KLAPROZEN.

De zon is ondergegaan en, zooals vaak in ons klimaat, wordt het kil en dampig.

Het meisje, in haar dun wit japonnetje rilt even.

„Wat een ezel ben ik" en ontsteld springt hij op: „Gauw Jo, je bent veel te dun gekleed voor den avond."

„Ja," zegt ze, nu ook opstaand, „We moeten naar huis, moeder zal niet weten, waar ik blijf'en ze krijgt haar wollen jasje van de fiets.

Hij helpt er haar in, knoopt het zorgvuldig tot boven aan toe dicht, neemt dan nog eenmaal haar gezichtje tusschen zijn handen en kust eerbiedig haar voorhoofd, haar oogen, dan de lippen, die ze hem vertrouwend toesteekt. Onverwachts laat hij haar los, ruw bijna, dat ze even wankelt, springt op de fiets en rijdt weg, het aan haarzelf overlatend op de hare te klimmen.

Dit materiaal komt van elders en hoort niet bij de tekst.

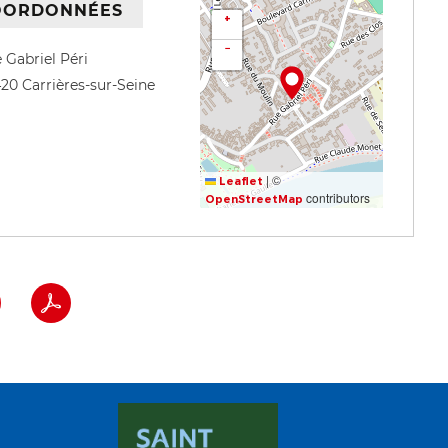
OORDONNÉES
+
−
 Gabriel Péri
420
Carrières-sur-Seine
|
©
Leaflet
contributors
OpenStreetMap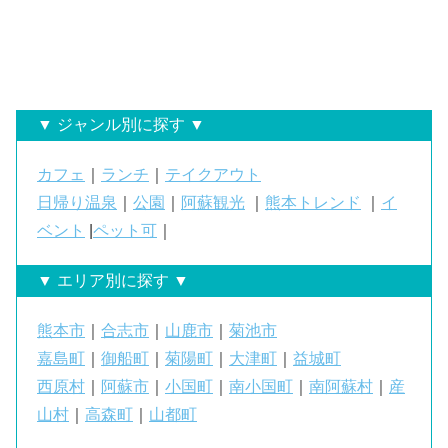
▼ ジャンル別に探す ▼
カフェ
｜
ランチ
｜
テイクアウト
日帰り温泉
｜
公園
｜
阿蘇観光
｜
熊本トレンド
｜
イ
ベント
|
ペット可
｜
▼ エリア別に探す ▼
熊本市
｜
合志市
｜
山鹿市
｜
菊池市
嘉島町
｜
御船町
｜
菊陽町
｜
大津町
｜
益城町
西原村
｜
阿蘇市
｜
小国町
｜
南小国町
｜
南阿蘇村
｜
産
山村
｜
高森町
｜
山都町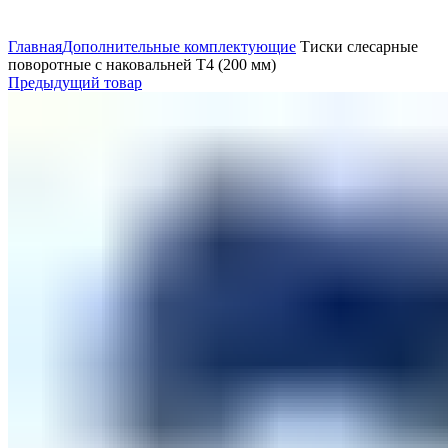
Увеличить
Главная
Дополнительные комплектующие
Тиски слесарные
поворотные с наковальней Т4 (200 мм)
Предыдущий товар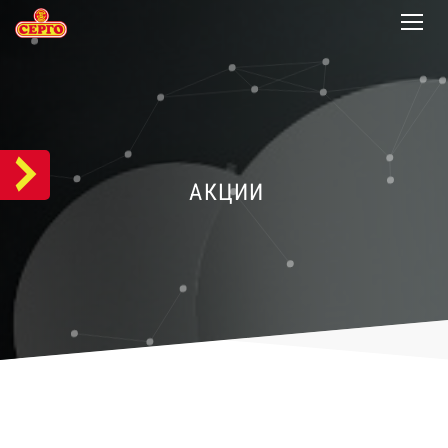
АКЦИИ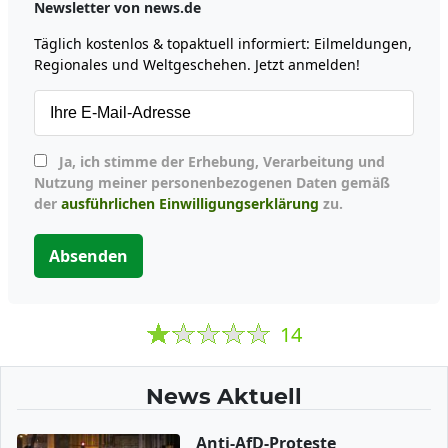
Newsletter von news.de
Täglich kostenlos & topaktuell informiert: Eilmeldungen,
Regionales und Weltgeschehen. Jetzt anmelden!
Ja, ich stimme der Erhebung, Verarbeitung und
Nutzung meiner personenbezogenen Daten gemäß
der
ausführlichen Einwilligungserklärung
zu.
Absenden
14
News Aktuell
Anti-AfD-Proteste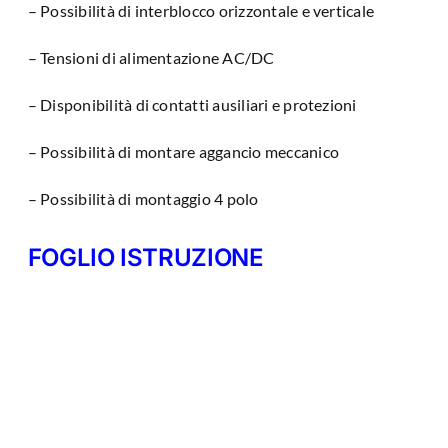
– Possibilità di interblocco orizzontale e verticale
– Tensioni di alimentazione AC/DC
– Disponibilità di contatti ausiliari e protezioni
– Possibilità di montare aggancio meccanico
– Possibilità di montaggio 4 polo
FOGLIO ISTRUZIONE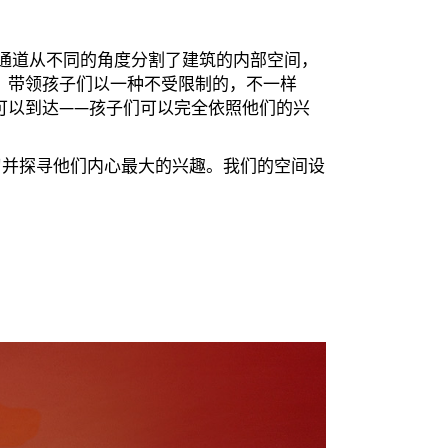
这些通道从不同的角度分割了建筑的内部空间，
，带领孩子们以一种不受限制的，不一样
可以到达——孩子们可以完全依照他们的兴
方学习并探寻他们内心最大的兴趣。我们的空间设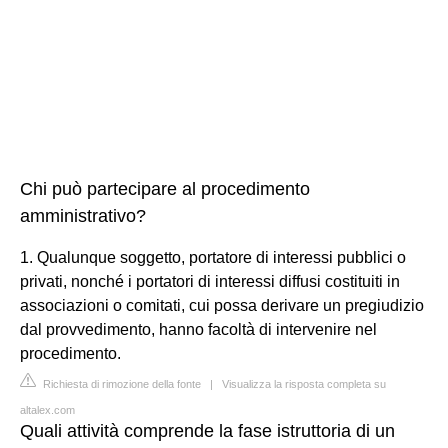
Chi può partecipare al procedimento
amministrativo?
1. Qualunque soggetto, portatore di interessi pubblici o
privati, nonché i portatori di interessi diffusi costituiti in
associazioni o comitati, cui possa derivare un pregiudizio
dal provvedimento, hanno facoltà di intervenire nel
procedimento.
Richiesta di rimozione della fonte
|
Visualizza la risposta completa su
altalex.com
Quali attività comprende la fase istruttoria di un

Zwijgend rijden ze eenige oogenblikken voort door de nu avonddonkere laan, luisterend naar het ruischen van den wind in de beukenkronen.

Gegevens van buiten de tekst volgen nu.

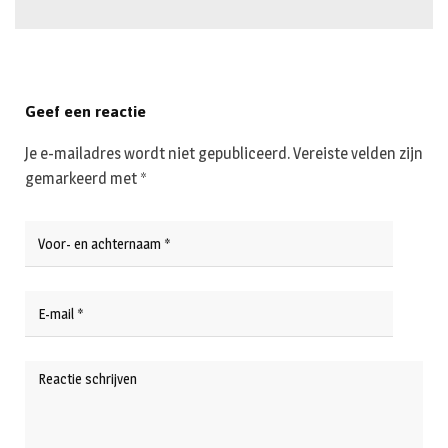
Geef een reactie
Je e-mailadres wordt niet gepubliceerd.
Vereiste velden zijn
gemarkeerd met
*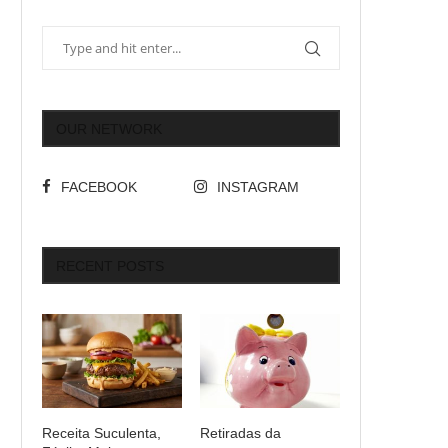
OUR NETWORK
FACEBOOK
INSTAGRAM
RECENT POSTS
Receita Suculenta,
Retiradas da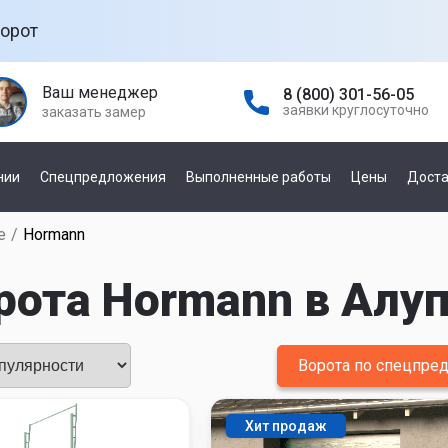
орот
Ваш менеджер
8 (800) 301-56-05
заявки круглосуточно
заказать замер
нии
Спецпредложения
Выполненные работы
Цены
Доста
е
/
Hormann
а гаражных
По управлению
е
рота Hormann в Алу
механическое
автоматическое
а
ней
Ворота по спецпр
По производителю
а откатных
Хит продаж
Damast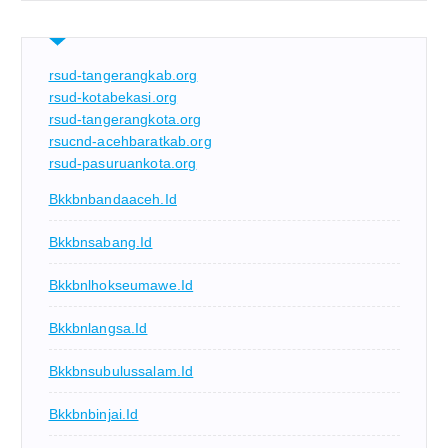
rsud-tangerangkab.org
rsud-kotabekasi.org
rsud-tangerangkota.org
rsucnd-acehbaratkab.org
rsud-pasuruankota.org
Bkkbnbandaaceh.id
Bkkbnsabang.id
Bkkbnlhokseumawe.id
Bkkbnlangsa.id
Bkkbnsubulussalam.id
Bkkbnbinjai.id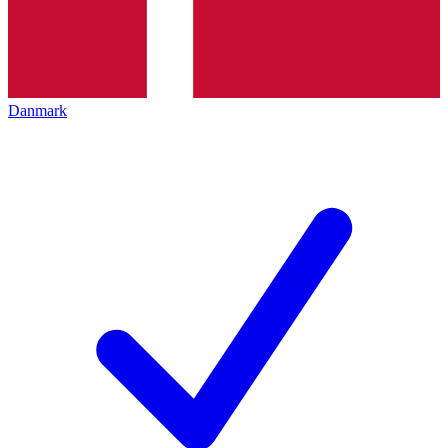
Danmark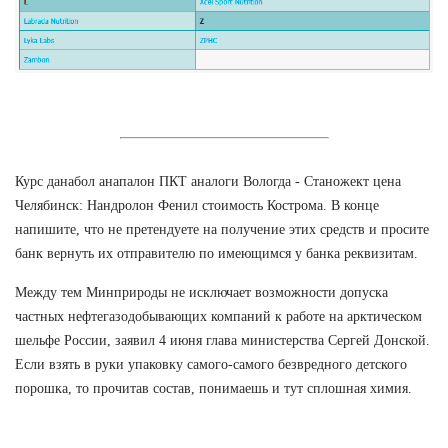
Курс данабол анапалон ПКТ аналоги Вологда - Станожект цена
Челябинск: Нандролон Фенил стоимость Кострома. В конце
напишите, что не претендуете на получение этих средств и просите
банк вернуть их отправителю по имеющимся у банка реквизитам.
Между тем Минприроды не исключает возможности допуска
частных нефтегазодобывающих компаний к работе на арктическом
шельфе России, заявил 4 июня глава министерства Сергей Донской.
Если взять в руки упаковку самого-самого безвредного детского
порошка, то прочитав состав, понимаешь и тут сплошная химия.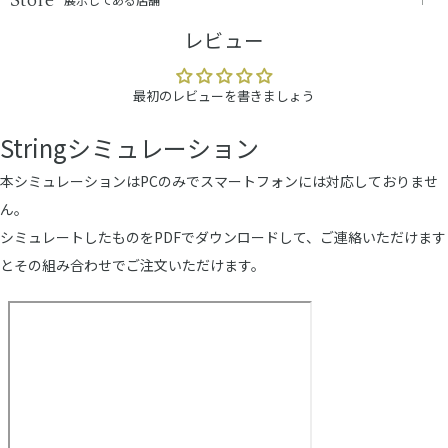
レビュー
最初のレビューを書きましょう
Stringシミュレーション
本シミュレーションはPCのみでスマートフォンには対応しておりませ
ん。
シミュレートしたものをPDFでダウンロードして、ご連絡いただけます
とその組み合わせでご注文いただけます。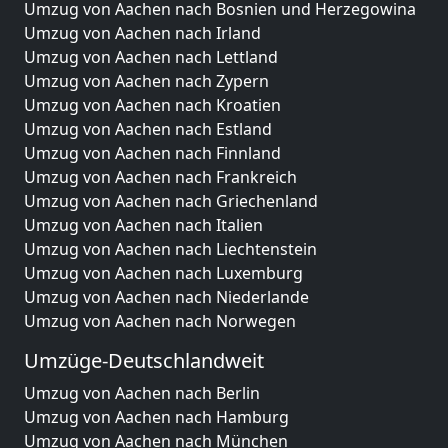
Umzug von Aachen nach Bosnien und Herzegowina
Umzug von Aachen nach Irland
Umzug von Aachen nach Lettland
Umzug von Aachen nach Zypern
Umzug von Aachen nach Kroatien
Umzug von Aachen nach Estland
Umzug von Aachen nach Finnland
Umzug von Aachen nach Frankreich
Umzug von Aachen nach Griechenland
Umzug von Aachen nach Italien
Umzug von Aachen nach Liechtenstein
Umzug von Aachen nach Luxemburg
Umzug von Aachen nach Niederlande
Umzug von Aachen nach Norwegen
Umzüge-Deutschlandweit
Umzug von Aachen nach Berlin
Umzug von Aachen nach Hamburg
Umzug von Aachen nach München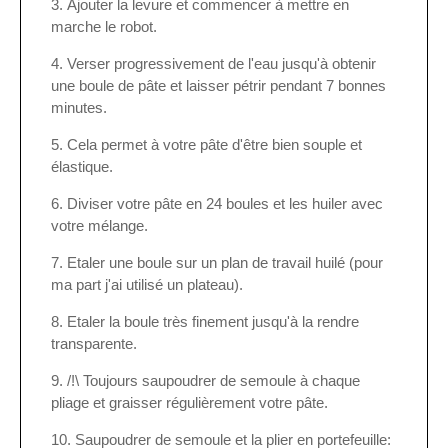
Ajouter la levure et commencer à mettre en
marche le robot.
Verser progressivement de l'eau jusqu'à obtenir
une boule de pâte et laisser pétrir pendant 7 bonnes
minutes.
Cela permet à votre pâte d'être bien souple et
élastique.
Diviser votre pâte en 24 boules et les huiler avec
votre mélange.
Etaler une boule sur un plan de travail huilé (pour
ma part j'ai utilisé un plateau).
Etaler la boule très finement jusqu'à la rendre
transparente.
/!\ Toujours saupoudrer de semoule à chaque
pliage et graisser régulièrement votre pâte.
Saupoudrer de semoule et la plier en portefeuille:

„Willy" vroeg ze zacht, daar hij steeds bleef zwijgen: „ben je boos op me?"

Met een ruk keerde hij zijn gezicht naar haar toe; „Bóós ? God kind hoe zou ik op jou ooit boos kunnen zijn? Maar ik ben nu eenmaal een ongelikte beer, daar moet je je vooral nooit iets van aantrekken, hoor!" Dan, den arm vast om haar heen slaand:

„Toe, zeg, laat ik je duwen, dan heb ik tenminste het idee dat ik wat voor je doe."

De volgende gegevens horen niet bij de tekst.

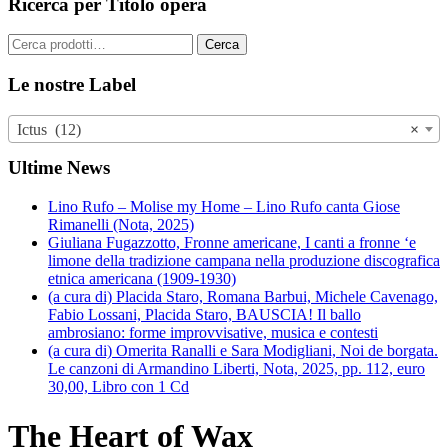
Ricerca per Titolo opera
Cerca:
Cerca
Le nostre Label
Ictus (12)
×
Ultime News
Lino Rufo – Molise my Home – Lino Rufo canta Giose
Rimanelli (Nota, 2025)
Giuliana Fugazzotto, Fronne americane, I canti a fronne ‘e
limone della tradizione campana nella produzione discografica
etnica americana (1909-1930)
(a cura di) Placida Staro, Romana Barbui, Michele Cavenago,
Fabio Lossani, Placida Staro, BAUSCIA! Il ballo
ambrosiano: forme improvvisative, musica e contesti
(a cura di) Omerita Ranalli e Sara Modigliani, Noi de borgata.
Le canzoni di Armandino Liberti, Nota, 2025, pp. 112, euro
30,00, Libro con 1 Cd
The Heart of Wax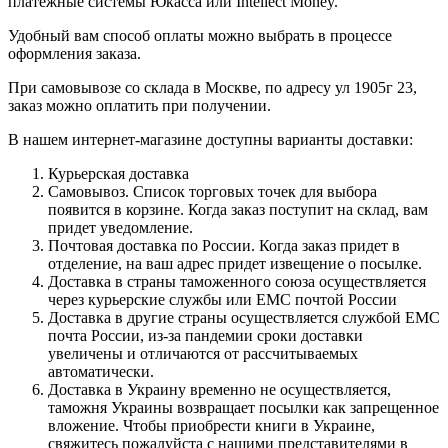
платежные системы Юкасса или Intellect Money.
Удобный вам способ оплаты можно выбрать в процессе
оформления заказа.
При самовывозе со склада в Москве, по адресу ул 1905г 23,
заказ можно оплатить при получении.
В нашем интернет-магазине доступны варианты доставки:
Курьерская доставка
Самовывоз. Список торговых точек для выбора
появится в корзине. Когда заказ поступит на склад, вам
придет уведомление.
Почтовая доставка по России. Когда заказ придет в
отделение, на ваш адрес придет извещение о посылке.
Доставка в страны таможенного союза осуществляется
через курьерские службы или ЕМС почтой России
Доставка в другие страны осуществляется службой ЕМС
почта России, из-за пандемии сроки доставки
увеличены и отличаются от рассчитываемых
автоматически.
Доставка в Украину временно не осуществляется,
таможня Украины возвращает посылки как запрещенное
вложение. Чтобы приобрести книги в Украине,
свяжитесь пожалуйста с нашими представителями в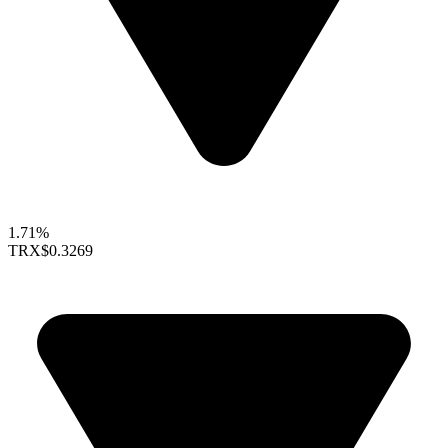
1.71%
TRX
$0.3269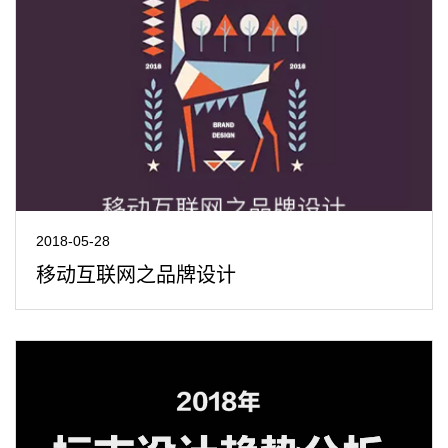
2018-05-28
移动互联网之品牌设计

Toen flitste de gedachte door baar brein: „God, wat moet dat worden? We hebben geen van beiden iets en het duurt nog jaren eer hij iets is" maar ze duwde die hatelijke gedachten terug. Nu niet denken, nu slechts genieten, voluit en onbekommerd de mooiste oogenblikken van haar leven, die, dit voorvoelde ze, nimmer zóó kunnen terugkeeren. En willig vleide ze zich in zijn veilige omarming, fluisterde liefkozend zijn naam, allerlei naampjes, dwaze, lieve woordjes, zelf verwonderd, dat ze er zooveel kende, dat ze er zoovele, dwazere en lievere nog, voor in ruil kreeg.

Toen ze aanbelde aan hun bovenhuisje, werd de deur meteen opengetrokken. „Ben jij daar, Jo?"

„Ja, Moes!" en achterom, met een zangetje: „Daag!"